• EXERCISE INSTRUCTIONS: Every line of the entries that holds the word "their" is to be copied.

• Saved entries:
▼

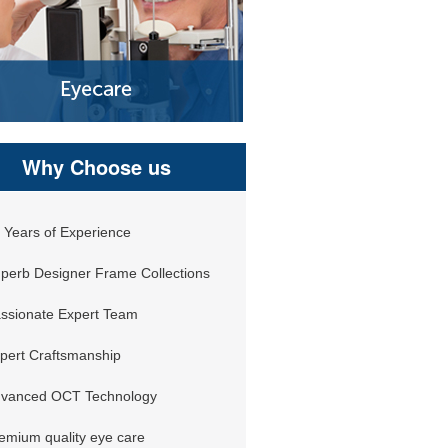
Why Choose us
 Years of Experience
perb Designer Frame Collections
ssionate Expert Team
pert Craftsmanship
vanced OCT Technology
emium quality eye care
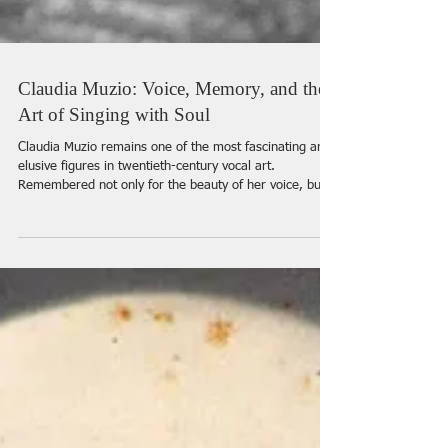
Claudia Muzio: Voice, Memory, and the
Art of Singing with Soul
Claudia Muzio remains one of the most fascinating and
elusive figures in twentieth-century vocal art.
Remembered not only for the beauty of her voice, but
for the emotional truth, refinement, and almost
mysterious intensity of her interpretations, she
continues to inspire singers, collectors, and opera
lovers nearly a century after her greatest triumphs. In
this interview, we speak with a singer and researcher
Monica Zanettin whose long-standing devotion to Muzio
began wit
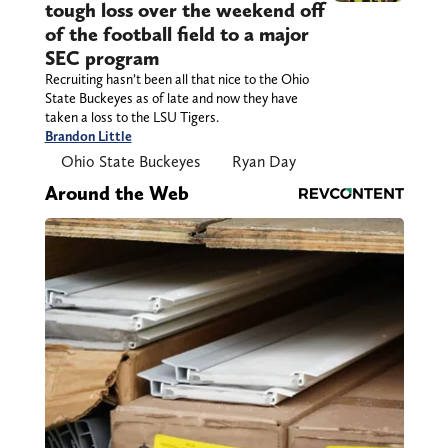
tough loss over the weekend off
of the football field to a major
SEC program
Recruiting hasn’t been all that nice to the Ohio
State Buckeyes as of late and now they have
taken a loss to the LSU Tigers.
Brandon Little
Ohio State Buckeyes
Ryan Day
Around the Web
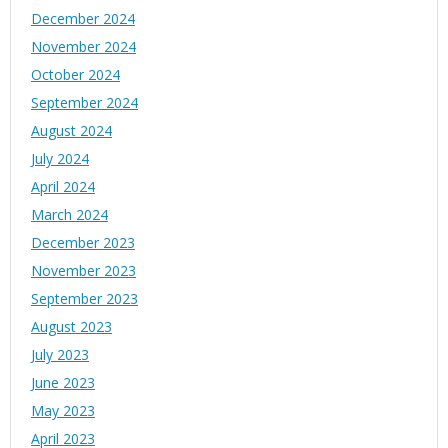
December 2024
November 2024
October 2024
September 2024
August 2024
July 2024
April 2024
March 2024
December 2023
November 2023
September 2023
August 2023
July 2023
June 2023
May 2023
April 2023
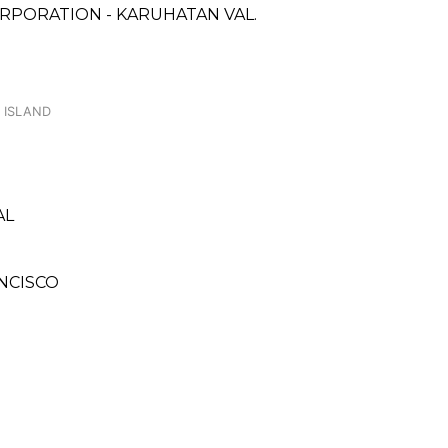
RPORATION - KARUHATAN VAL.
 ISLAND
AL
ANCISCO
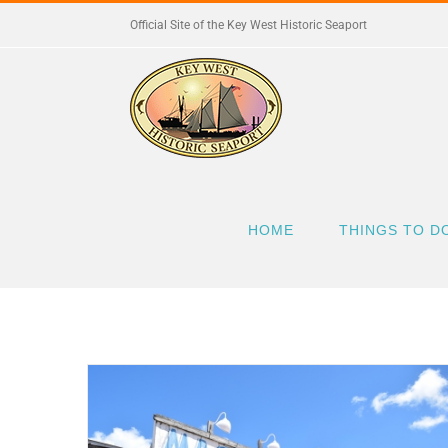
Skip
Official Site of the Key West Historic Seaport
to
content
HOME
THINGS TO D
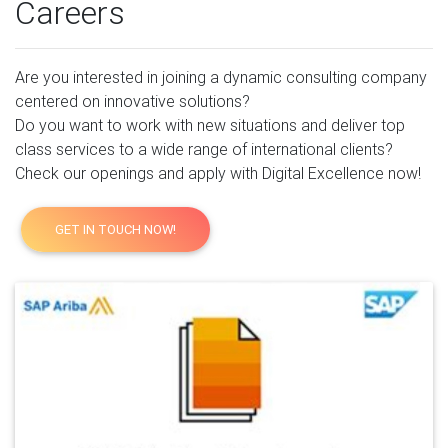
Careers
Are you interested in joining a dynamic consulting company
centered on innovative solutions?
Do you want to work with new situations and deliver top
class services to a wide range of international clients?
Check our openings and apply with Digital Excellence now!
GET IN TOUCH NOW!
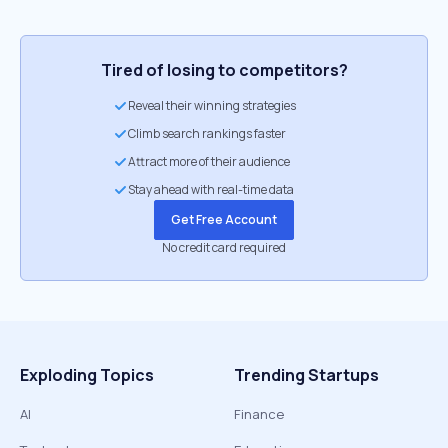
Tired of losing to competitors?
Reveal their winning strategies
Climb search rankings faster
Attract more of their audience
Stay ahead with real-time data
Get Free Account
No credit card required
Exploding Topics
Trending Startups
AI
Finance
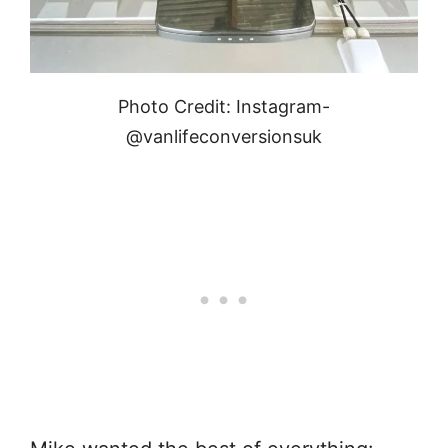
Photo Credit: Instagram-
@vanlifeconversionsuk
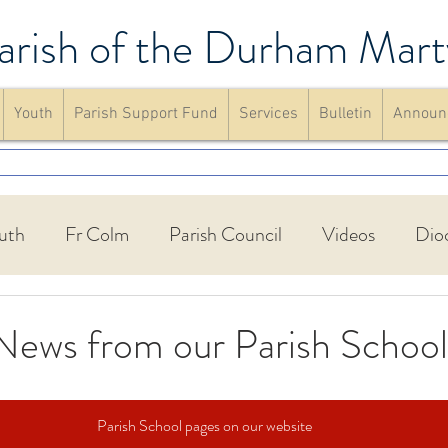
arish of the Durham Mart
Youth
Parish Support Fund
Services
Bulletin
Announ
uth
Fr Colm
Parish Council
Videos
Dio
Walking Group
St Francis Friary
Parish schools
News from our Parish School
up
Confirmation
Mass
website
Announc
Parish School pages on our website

▲

• SOLVED PROBLEM:
Reveal their winning strategies
Attract more of their audience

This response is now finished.